### Exercise details
All of the records should be given back exactly and in full.

### Entries shown
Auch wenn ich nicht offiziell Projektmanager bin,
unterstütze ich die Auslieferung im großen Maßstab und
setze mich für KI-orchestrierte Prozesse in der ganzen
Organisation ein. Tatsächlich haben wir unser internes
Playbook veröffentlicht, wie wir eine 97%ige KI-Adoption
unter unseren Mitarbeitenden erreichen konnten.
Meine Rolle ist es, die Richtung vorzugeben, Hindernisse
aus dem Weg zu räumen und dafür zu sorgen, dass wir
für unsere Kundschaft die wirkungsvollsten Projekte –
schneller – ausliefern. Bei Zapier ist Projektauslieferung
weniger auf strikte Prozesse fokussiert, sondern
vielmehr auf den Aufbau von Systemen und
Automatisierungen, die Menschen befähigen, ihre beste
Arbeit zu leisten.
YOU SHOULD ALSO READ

### Answer to this exercise
Auch wenn ich nicht offiziell Projektmanager bin,
unterstütze ich die Auslieferung im großen Maßstab und
setze mich für KI-orchestrierte Prozesse in der ganzen
Organisation ein. Tatsächlich haben wir unser internes
Playbook veröffentlicht, wie wir eine 97%ige KI-Adoption
unter unseren Mitarbeitenden erreichen konnten.
Meine Rolle ist es, die Richtung vorzugeben, Hindernisse
aus dem Weg zu räumen und dafür zu sorgen, dass wir
für unsere Kundschaft die wirkungsvollsten Projekte –
schneller – ausliefern. Bei Zapier ist Projektauslieferung
weniger auf strikte Prozesse fokussiert, sondern
vielmehr auf den Aufbau von Systemen und
Automatisierungen, die Menschen befähigen, ihre beste
Arbeit zu leisten.
YOU SHOULD ALSO READ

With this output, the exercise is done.